At that time, Crypto.com co-founder and CEO Kris Marszalek said that launching the digital asset custodian was the latest step on the company’s product roadmap, with a view towards building a business and a market presence within the U.S. and Canada. 

 

Responding to this latest product offering, Marszalek stated:

 

“We took the time to build the best possible product for institutional and advanced users around the world and we are now incredibly excited to fully introduce it in the market we continue to be bullish about – the U.S.”

 

Marszalek added that Crypto.com has invested heavily in the exchange’s technological capabilities and banking rails. The Crypto.com CEO believes that this investment has resulted in exponential global growth for the company, with the platform becoming a leading U.S. dollar-supporting exchange.

 

Regulatory tailwinds

Crypto.com’s bullishness regarding the U.S. market currently stands in contrast with developments in June 2023 when the company decided to shut down its institutional exchange offering, citing limited demand amid a bleak market landscape for crypto in the United States. 

 

At the time, the company was one of several to look towards opportunities outside of the U.S. Shortly afterwards, Crypto.com obtained a crypto trading license in Dubai. Competitors Gemini and Coinbase followed a similar strategy, looking at growth opportunities in the Middle East and Asia.

 

It’s clear that a regulatory crackdown in the U.S. at that time curbed the expansion plans of many cryptocurrency platforms. Many industry experts are of the belief that there will be a pro-crypto Securities and Exchange Commission (SEC) in the U.S. as part of the newly seated Trump administration. 

 

Regulatory clarity is necessary for institutional involvement in the digital assets sector.

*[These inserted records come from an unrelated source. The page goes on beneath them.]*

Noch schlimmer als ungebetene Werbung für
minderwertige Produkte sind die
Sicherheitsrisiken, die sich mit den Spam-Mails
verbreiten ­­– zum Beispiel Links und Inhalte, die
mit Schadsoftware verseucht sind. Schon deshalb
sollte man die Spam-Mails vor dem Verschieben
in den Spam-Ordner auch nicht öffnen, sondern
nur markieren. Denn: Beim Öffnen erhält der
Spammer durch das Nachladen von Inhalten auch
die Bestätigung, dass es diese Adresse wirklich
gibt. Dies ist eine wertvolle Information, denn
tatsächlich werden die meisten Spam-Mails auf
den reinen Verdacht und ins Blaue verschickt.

Last week, Mark Uyeda, Acting Chairman of the SEC, announced the formation of a crypto task force with the objective of creating a clear regulatory framework for crypto.

 

The U.S. is home to the world’s largest capital markets. A report produced by New York-headquartered blockchain analysis firm Chainalysis late last year identified that 70% of North American crypto transactions involved transfers that had a value in excess of $1 million, pointing to the level of institutional activity within that market. 

 

Earlier this month, Crypto.com added the ability for U.S. platform users to trade stocks and exchange-traded funds (ETFs).